Version 6.8 of Quantum Espresso has been benchmarked on Bebop on the Broadwell, Knights Landing, and Swing. These builds can be found in subfolders of /soft/espresso/6.8/{bdw,knl-omp, and swing}. There are sample bash scripts in the /soft/espresso/6.8/{bdw,knl-omp, and swing}/examples folders which can be submitted as batch jobs through slurm (sbatch) for each architecture.
On the PSIWAT benchmark, the KNL nodes are 40% faster than the Broadwell nodes. Since the cost of a KNL node is about 60% of a BDW node the KNL nodes are the most cost-efficient architecture to run Quantum Espresso on bebop.
Note that there was not enough memory to run the PSIWAT benchmark on one KNL node or one GPU.

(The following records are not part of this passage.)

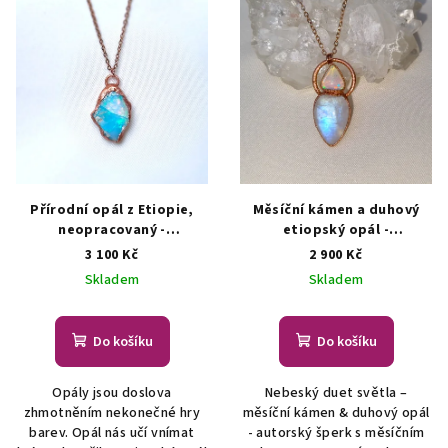
Přírodní opál z Etiopie,
Měsíční kámen a duhový
neopracovaný -
etiopský opál -
šperk/náhrdelník
ŠPERKY S
šperk/náhrdelník
3 100 Kč
2 900 Kč
PŘÍRODNÍMI KRYSTALY
AUTORSKÁ TVORBA ŠPERKŮ
Skladem
Skladem
Z MINERÁLŮ
Do košíku
Do košíku
Opály jsou doslova
Nebeský duet světla –
zhmotněním nekonečné hry
měsíční kámen & duhový opál
barev. Opál nás učí vnímat
- autorský šperk s měsíčním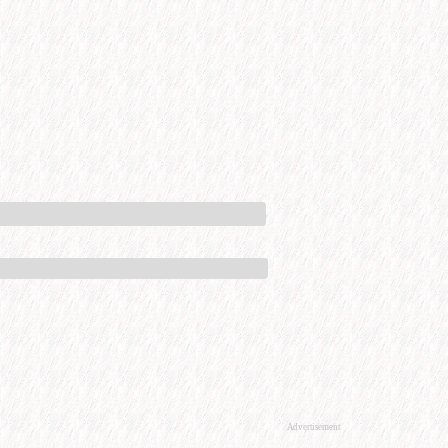
Advertisement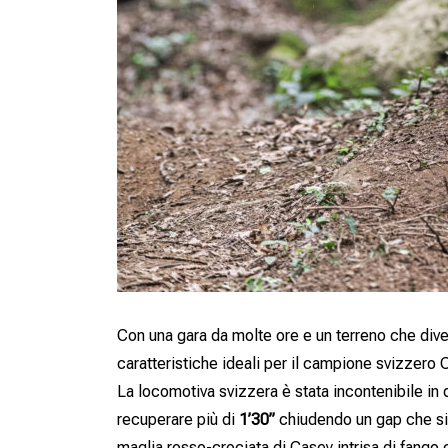
Con una gara da molte ore e un terreno che dive
caratteristiche ideali per il campione svizzero
La locomotiva svizzera è stata incontenibile in d
recuperare più di
1’30”
chiudendo un gap che si 
maglia rosso-crociata di Casey intrisa di fango 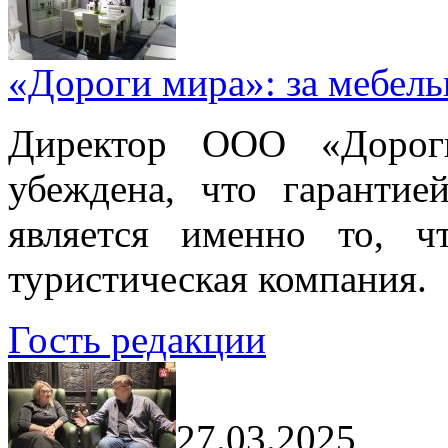
«Дороги мира»: за мебел
Директор ООО «Дорог
убеждена, что гарантие
является именно то, ч
туристическая компания.
Гость редакции
27.03.2025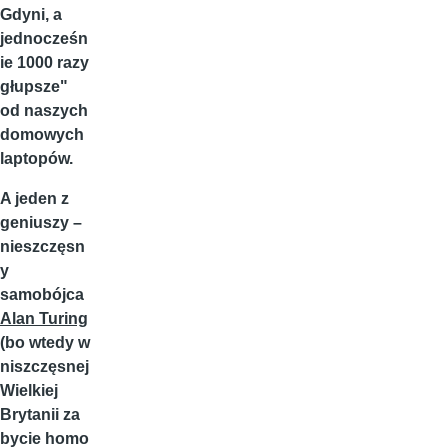
Gdyni, a
jednocześn
ie 1000 razy
głupsze"
od naszych
domowych
laptopów.
A jeden z
geniuszy –
nieszczęsn
y
samobójca
Alan Turing
(bo wtedy w
niszczęsnej
Wielkiej
Brytanii za
bycie homo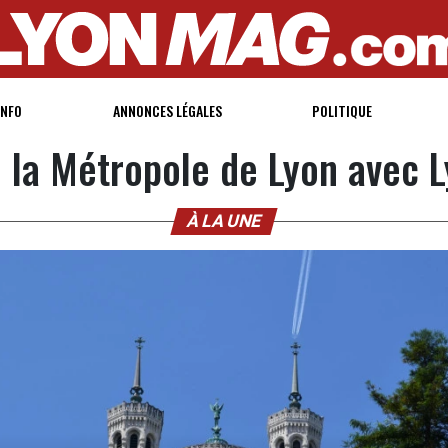
INFO
ANNONCES LÉGALES
POLITIQUE
e la Métropole de Lyon avec 
À LA UNE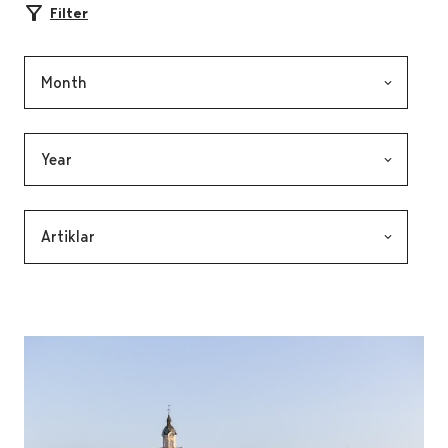
Filter
Month, selection submits the form
Year, selection submits the form
Category, selection submits the form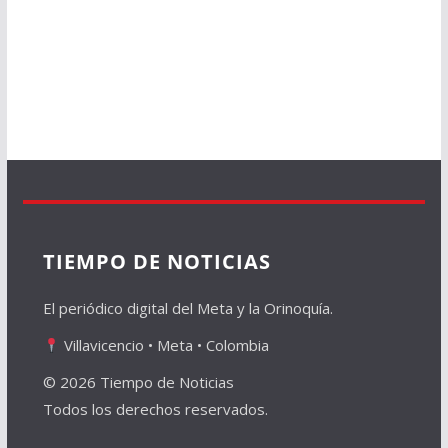
TIEMPO DE NOTICIAS
El periódico digital del Meta y la Orinoquía.
Villavicencio • Meta • Colombia
© 2026 Tiempo de Noticias
Todos los derechos reservados.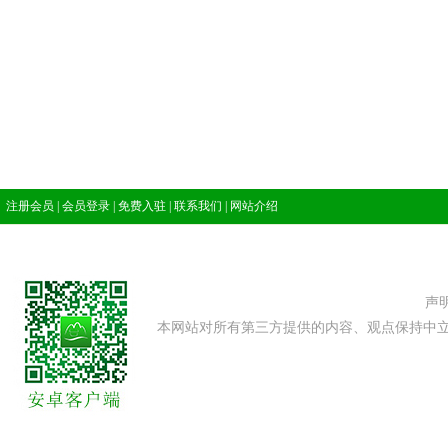
注册会员
|
会员登录
|
免费入驻
|
联系我们
|
网站介绍
声
本网站对所有第三方提供的内容、观点保持中立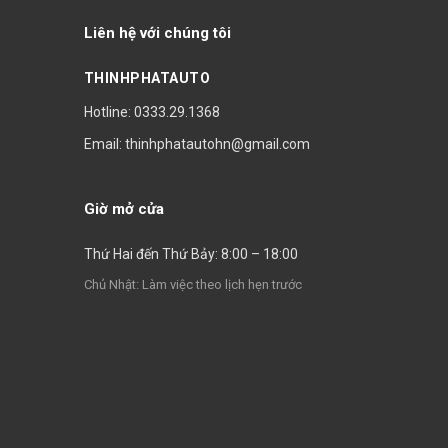
Liên hệ với chúng tôi
THINHPHATAUTO
Hotline: 0333.29.1368
Email: thinhphatautohn@gmail.com
Giờ mở cửa
Thứ Hai đến Thứ Bảy: 8:00 – 18:00
Chủ Nhật: Làm việc theo lịch hẹn trước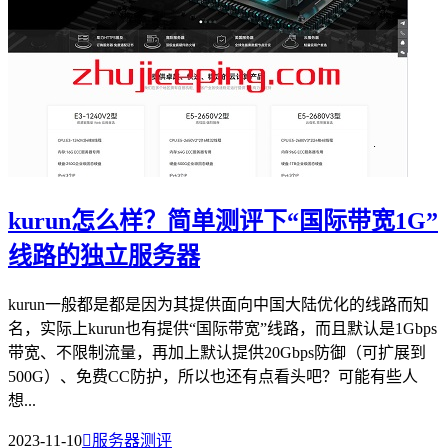
kurun怎么样？简单测评下“国际带宽1G”
线路的独立服务器
kurun一般都是都是因为其提供面向中国大陆优化的线路而知
名，实际上kurun也有提供“国际带宽”线路，而且默认是1Gbps
带宽、不限制流量，再加上默认提供20Gbps防御（可扩展到
500G）、免费CC防护，所以也还有点看头吧？可能有些人
想...
2023-11-10

服务器测评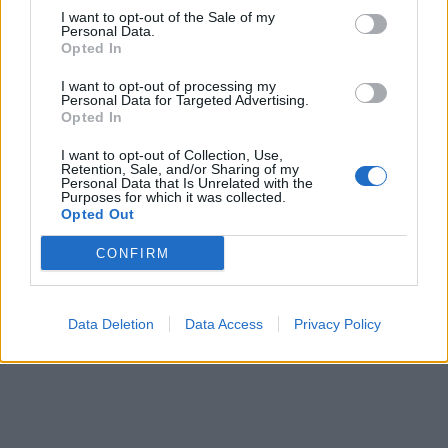
I want to opt-out of the Sale of my
conflictos presentado por la doctora cubana Ana María
Personal Data.
Polo. En cada edición se presentan varios casos entre
Opted In
participantes en litigio, y Ana María intenta resolver la
situación como juez árbitro.
I want to opt-out of processing my
Personal Data for Targeted Advertising.
Opted In
21:05
Atrapadas
Sarah Vercauteren - Mientras la policía investiga el
I want to opt-out of Collection, Use,
espantoso asesinato de una abuela en su propia casa, los
Retention, Sale, and/or Sharing of my
detectives tienen que desentrañar una red de mentiras y
Personal Data that Is Unrelated with the
Purposes for which it was collected.
perversidad.
Opted Out
21:54
Atrapadas
CONFIRM
Cynthia Phillips - Un padre de familia es abatido a tiros
junto a la carretera en un pequeño pueblo de Texas, y los
detectives descubren a un criminal con más de un
Data Deletion
Data Access
Privacy Policy
secreto en su pasado.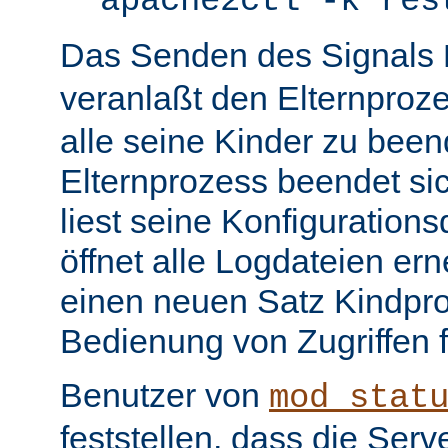
apache2ctl -k res
Das Senden des Signals
veranlaßt den Elternproz
alle seine Kinder zu bee
Elternprozess beendet sic
liest seine Konfiguration
öffnet alle Logdateien er
einen neuen Satz Kindpro
Bedienung von Zugriffen f
Benutzer von
mod_stat
feststellen, dass die Serve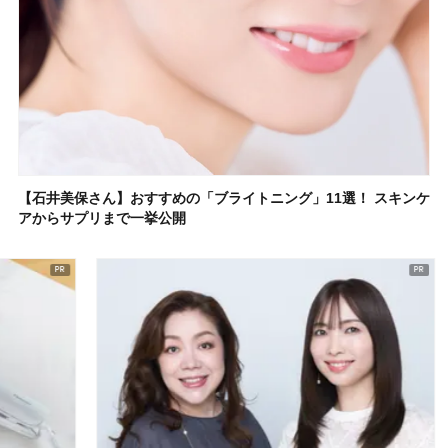
【石井美保さん】おすすめの「ブライトニング」11選！ スキンケ
アからサプリまで一挙公開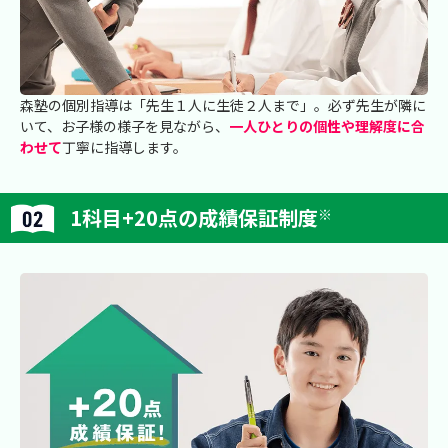
森塾の個別指導は「先生１人に生徒２人まで」。必ず先生が隣に
いて、お子様の様子を見ながら、
一人ひとりの個性や理解度に合
わせて
丁寧に指導します。
1科目+20点の成績保証制度
※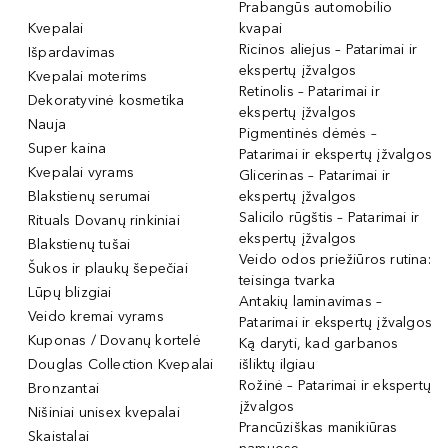
Prabangūs automobilio
Kvepalai
kvapai
Ricinos aliejus – Patarimai ir
Išpardavimas
ekspertų įžvalgos
Kvepalai moterims
Retinolis – Patarimai ir
Dekoratyvinė kosmetika
ekspertų įžvalgos
Nauja
Pigmentinės dėmės –
Super kaina
Patarimai ir ekspertų įžvalgos
Kvepalai vyrams
Glicerinas – Patarimai ir
Blakstienų serumai
ekspertų įžvalgos
Salicilo rūgštis – Patarimai ir
Rituals Dovanų rinkiniai
ekspertų įžvalgos
Blakstienų tušai
Veido odos priežiūros rutina:
Šukos ir plaukų šepečiai
teisinga tvarka
Lūpų blizgiai
Antakių laminavimas –
Veido kremai vyrams
Patarimai ir ekspertų įžvalgos
Kuponas / Dovanų kortelė
Ką daryti, kad garbanos
Douglas Collection Kvepalai
išliktų ilgiau
Rožinė – Patarimai ir ekspertų
Bronzantai
įžvalgos
Nišiniai unisex kvepalai
Prancūziškas manikiūras
Skaistalai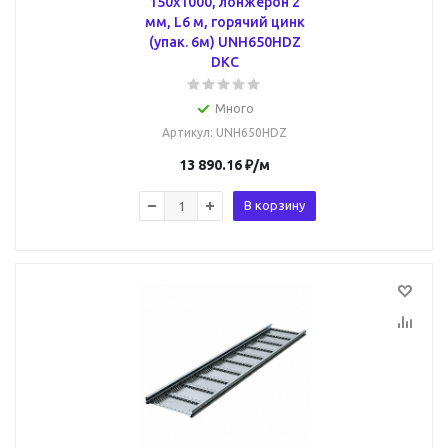
150х1000, лонжерон 2
мм, L6 м, горячий цинк
(упак. 6м) UNH650HDZ
DKC
Много
Артикул
: UNH650HDZ
13 890.16
₽
/м
В корзину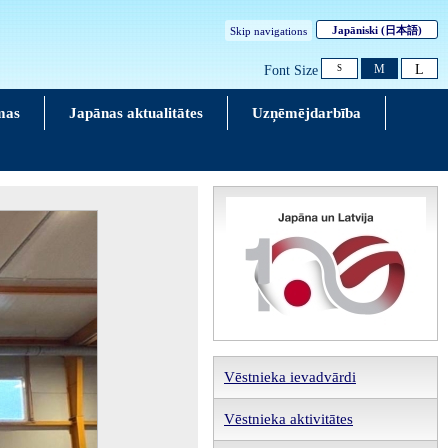
Japāniski
(日本語)
Skip navigations
L
M
Font Size
S
mas
Japānas aktualitātes
Uzņēmējdarbība
Vēstnieka ievadvārdi
Vēstnieka aktivitātes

Two GPUs on a swing node are five times faster than two KNL nodes and eight times faster than two BDW nodes. A pair of GPUs are faster throughput than sixteen BDW or KNL nodes for the PSIWAT benchmark.
Unfortunately, the number of GPUs is limited to the number of pools (k-points) in Quantum Espresso and the GPU memory. If your job dies on one GPU, try running on more GPUs to access more GPU memory. The GPUs are a good option to improve the throughput of your Quantum Espresso Simulations.